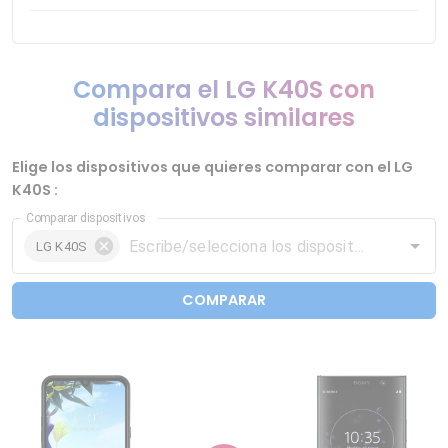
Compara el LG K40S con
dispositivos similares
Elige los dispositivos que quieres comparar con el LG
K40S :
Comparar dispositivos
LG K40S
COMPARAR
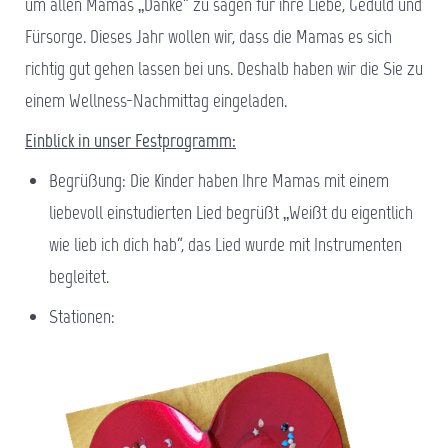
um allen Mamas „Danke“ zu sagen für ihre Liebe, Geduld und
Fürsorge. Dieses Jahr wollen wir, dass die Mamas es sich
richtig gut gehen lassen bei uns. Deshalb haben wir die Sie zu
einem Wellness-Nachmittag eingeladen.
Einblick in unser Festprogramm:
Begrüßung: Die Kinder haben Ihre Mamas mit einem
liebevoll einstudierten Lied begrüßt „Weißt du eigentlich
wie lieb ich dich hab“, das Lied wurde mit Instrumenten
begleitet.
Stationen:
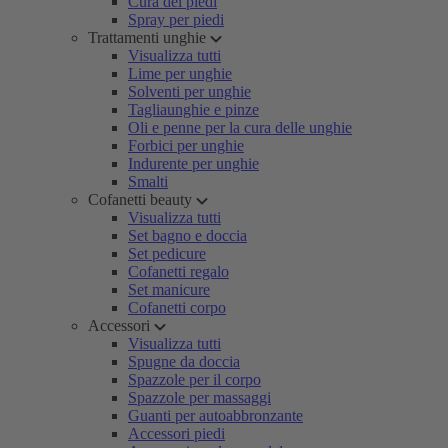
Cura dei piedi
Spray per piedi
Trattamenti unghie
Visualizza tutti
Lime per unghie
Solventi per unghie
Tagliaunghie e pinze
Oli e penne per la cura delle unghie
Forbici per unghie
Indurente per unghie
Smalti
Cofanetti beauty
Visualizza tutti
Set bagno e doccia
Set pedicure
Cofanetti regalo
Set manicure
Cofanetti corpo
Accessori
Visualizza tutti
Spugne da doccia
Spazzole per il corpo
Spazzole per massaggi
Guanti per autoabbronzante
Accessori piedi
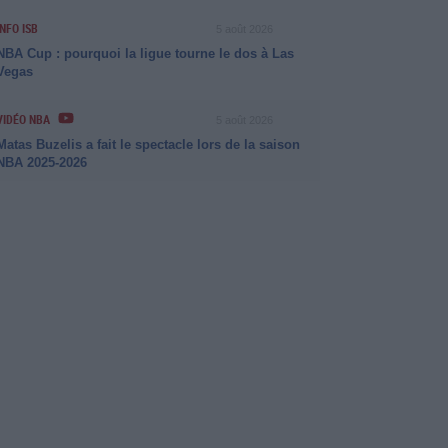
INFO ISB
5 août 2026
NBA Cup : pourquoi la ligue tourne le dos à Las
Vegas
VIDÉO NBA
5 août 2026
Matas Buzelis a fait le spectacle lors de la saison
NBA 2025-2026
· · · ·
WHAT YOU HAVE TO DO: With the data above as the source, tally the lines that include the string "Spazzole", and give that figure alone.

YOUR RESPONSE: 2